In my role as the Wikimedia Foundation’s Vice President of Partnerships, Programs, and Grantmaking, I keep coming back to the question that Maryana Iskander first posed when she joined the organization. What we believe the world needs from us naturally changes based on where we sit.
Last year, as part of our annual planning process, the WMF Partnerships team shared a list of external trends that we believed were likely to significantly impact the context in which the Wikimedia movement operates. Our focus at the time was on the changing nature of search, the astronomical rise in the global demand for content, and rich media content in particular, and the concerning rise of misinformation and disinformation. We heard from many in our movement about additional trends that our movement faces that we didn’t include in that list, but that are critical to how we as a movement operate, including the de-prioritization of investigative journalism, and the damage to GLAM institutions wrought by the global pandemic.
This year, we set out to update that list, and sought input from Foundation staff in our Global Advocacy, Product, and Trust & Safety teams to help us understand what is happening in the world that is likely to have significant implications for our movement. As was true last year, this is not a comprehensive list of threats and opportunities facing our movement, rather it is one perspective on a few of the most pressing issues we face.
And, we know that a variety of perspectives makes for a clearer picture of reality, and better-informed decisions, so we are requesting the help of the wider movement to share their thoughts on these topics. We welcome and encourage your feedback on the draft ideas below on our talk page.
Search & Content
Update from 2022: social platforms continue to disrupt traditional search engines, but AI threatens even more significant disruption
- Personality-driven experiences are increasingly drawing younger audiences to social platforms (TikTok, Instagram) and away from traditional search engines.
- Social platforms are testing out new search features to keep users engaged. Traditional search engines are testing different strategies to stay competitive and remain destinations – which reduce SEO ranking of content in external search results links.
- The explosion of sophisticated AI could benefit knowledge creation and consumption, but creates uncertainty for our role in the knowledge ecosystem.
- In just 2 months, ChatGPT became the fastest-growing consumer web application of all time. New AI models and tools built on them could benefit knowledge creation and consumption, but the nature of AI exacerbates challenges around attribution and disintermediation.
- These trends could help us advance our mission – or erode our sustainability.

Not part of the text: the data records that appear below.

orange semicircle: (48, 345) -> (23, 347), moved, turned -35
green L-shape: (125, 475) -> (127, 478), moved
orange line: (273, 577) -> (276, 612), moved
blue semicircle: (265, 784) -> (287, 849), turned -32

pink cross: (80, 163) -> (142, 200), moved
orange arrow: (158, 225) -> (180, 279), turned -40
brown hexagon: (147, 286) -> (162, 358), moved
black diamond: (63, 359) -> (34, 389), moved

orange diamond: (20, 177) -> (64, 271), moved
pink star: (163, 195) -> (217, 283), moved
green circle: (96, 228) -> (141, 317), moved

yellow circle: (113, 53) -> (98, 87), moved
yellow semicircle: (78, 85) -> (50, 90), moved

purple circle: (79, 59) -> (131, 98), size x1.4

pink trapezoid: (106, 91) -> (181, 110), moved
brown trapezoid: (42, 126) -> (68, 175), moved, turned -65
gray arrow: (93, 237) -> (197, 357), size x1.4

- Increased competition in search and the rise of AI present opportunities to bring free knowledge to more of the world (in new ways) than ever before. They also present major open questions and risks to our organization, projects, and movement
- Information warfare is intensifying.
- Information warfare as political and geopolitical weapon by governments and political movements is intensifying and growing more complex/subtle, while also growing more dangerous (disinformation campaigns are increasingly accompanied by physical threats, blackmail, arrests etc.).
- Machine-generated content is expanding.

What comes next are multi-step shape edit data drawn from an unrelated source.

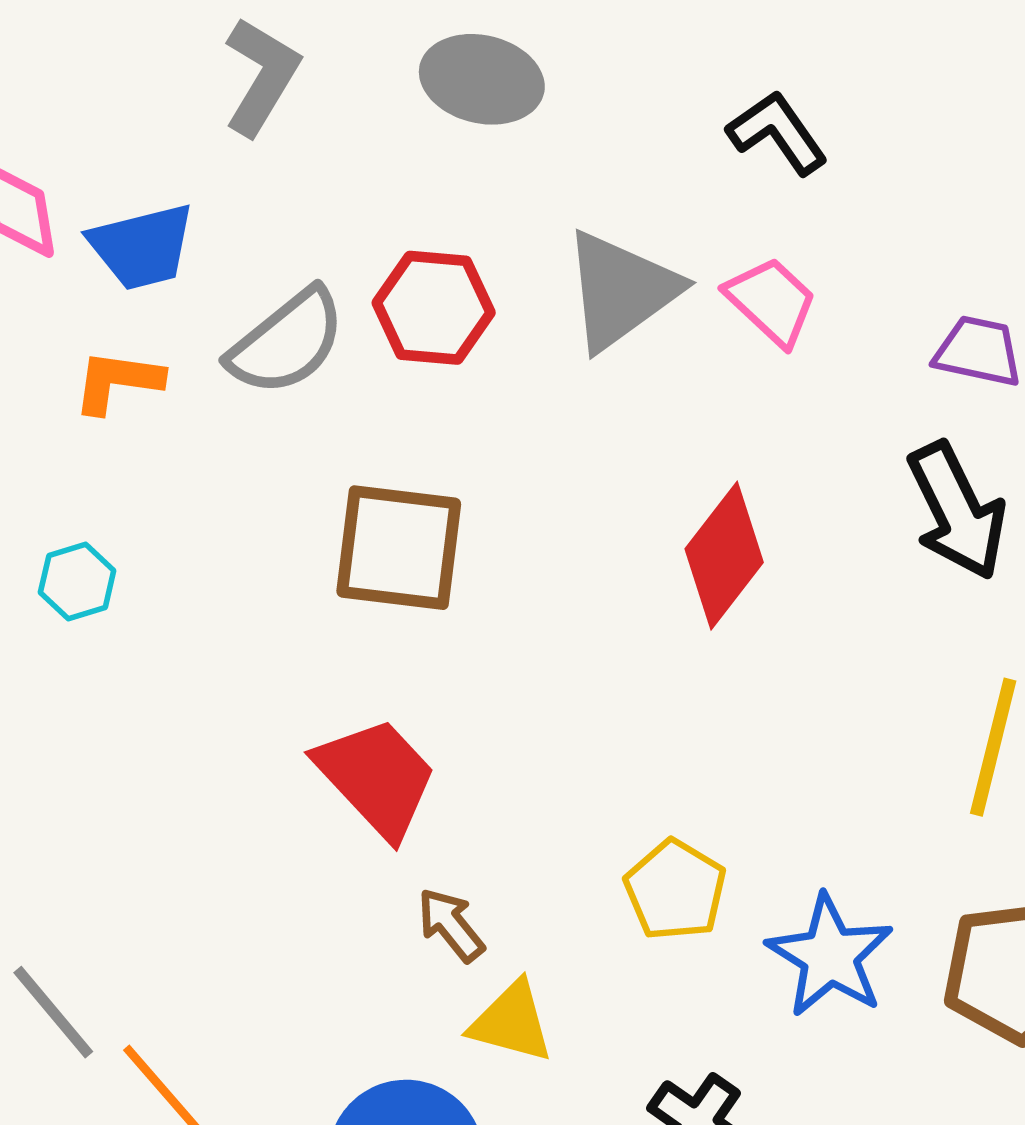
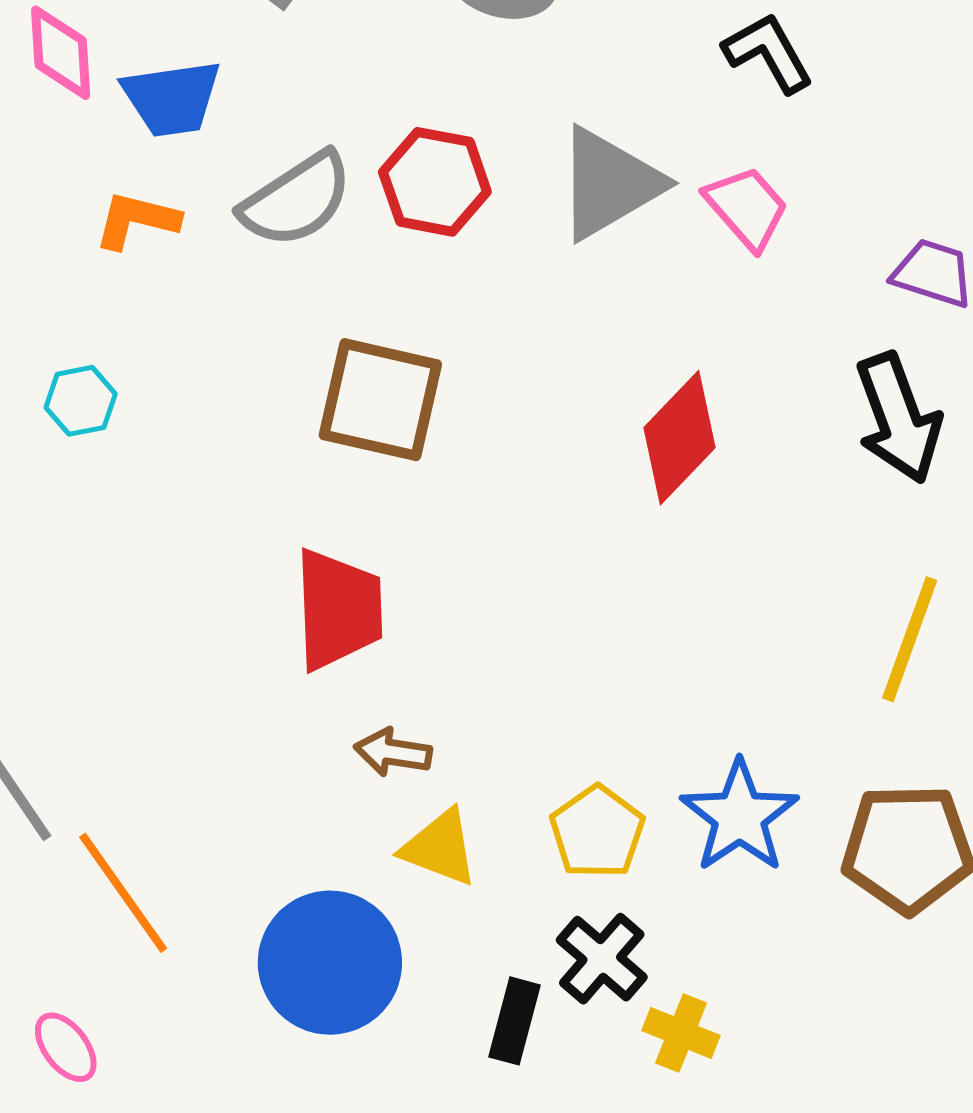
red trapezoid: (377, 777) -> (338, 609), turned 35
yellow pentagon: (675, 890) -> (597, 832), moved
brown arrow: (451, 925) -> (393, 752), turned -48

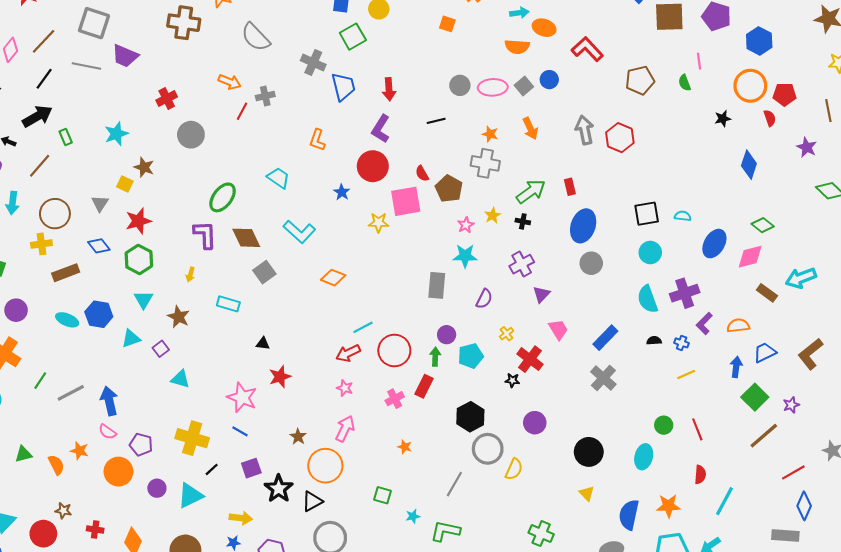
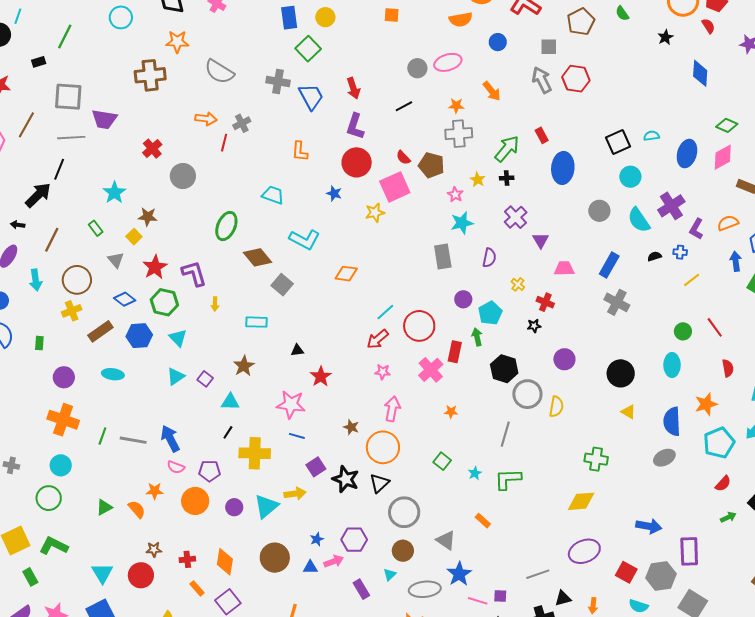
black line: (44, 79) -> (59, 169), moved
gray square: (524, 86) -> (549, 47), moved, turned -36
green rectangle: (66, 137) -> (96, 228), moved
yellow square: (125, 184) -> (134, 237), turned 35
purple L-shape: (205, 235) -> (194, 273), moved
gray circle: (591, 263) -> (599, 211), moved
blue hexagon: (99, 314) -> (139, 336), moved
brown star: (179, 317) -> (244, 366), moved, turned 30
pink trapezoid: (558, 330) -> (564, 269), turned -45
green arrow: (435, 357) -> (477, 337), moved
red cross: (530, 359) -> (545, 302), size x0.7
gray line: (71, 393) -> (133, 440), turned 52
pink cross: (395, 399) -> (431, 370), size x1.4
black line: (212, 469) -> (228, 432), moved
green square: (382, 495) -> (442, 461), turned 36
yellow arrow: (241, 518) -> (295, 494), moved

- The ability of artificial systems to generate quality content is expanding, and crucially, its societal mainstreaming is unfolding fast in most major markets. How Wikimedia positions itself could help shape the field.
- Encrypted disinformation and misinformation attack vectors are growing.

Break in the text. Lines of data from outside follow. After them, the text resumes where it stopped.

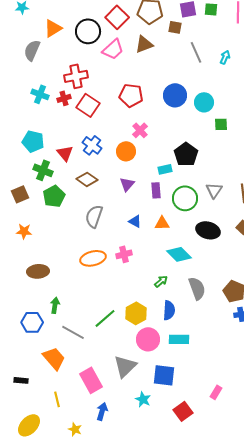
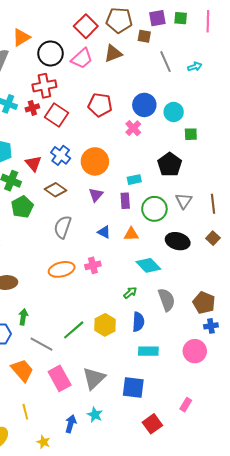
black circle: (88, 31) -> (51, 53), moved
cyan arrow: (225, 57) -> (195, 67), turned 48
pink cross: (140, 130) -> (133, 128), moved
orange circle: (126, 151) -> (95, 161), size x1.4
black pentagon: (186, 154) -> (170, 164), moved
pink circle: (148, 339) -> (195, 351), moved
pink rectangle: (91, 380) -> (60, 378), moved
cyan star: (143, 399) -> (95, 415), moved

- Digital privacy and information warfare fears push disinformation further into closed channels where encryption makes monitoring and prediction more challenging, allowing disinformation to thrive and polarization to further advance. As an open platform counter to this damaging trend (monitor-able, stewarded, cared for, public and open) we can show our form/method as a functionally addressing the problem.
- Wikimedia has become a legitimate target.
- In 2022, disinformation narratives and dedicated attacks against the movement, individual volunteers, and the Foundation also increased, creating increasingly severe risks for our volunteers and for the Foundation’s reputation.
Wikimedia has become more international as an organization, which means that more laws of more countries apply to us.
To protect our projects and people, we will need to comply with an increasingly broad range of laws around the world. We must be prepared to fight against harmful government actions in court and publicly advocate against harmful laws in even more countries as we continue to grow.
- More is demanded of hosting providers than ever before.
- Governments are under increased political pressure to address a grab bag of perceived harms and biases online. This year, two cases challenging seminal internet law CDA 230 will be heard by the US Supreme Court, potentially disrupting well-established intermediary protections that platforms like Wikipedia rely upon. Meanwhile, penalties for hosting harmful content are growing, including criminal liability in some cases like the UK Online Safety Bill.
- Lawmakers aren’t thinking about Wikipedia.
- Legislation continues to conflate Wikimedia with for-profit platforms. Few policy makers understand Wikimedia’s volunteer-led content moderation model. We need to educate governments and policy influencers about Wikimedia’s model – and how laws should protect and support it.
- Our relationship with for-profit tech platforms is important and complicated.
- We need each other. But to protect Wikimedia’s model, projects, and people from harmful regulation lawmakers and policy influencers must be educated about how we are different from large for-profit platforms. We can accomplish this with positive messaging to lawmakers and policy influencers about how our volunteer-led model works and movement’s positive role in society.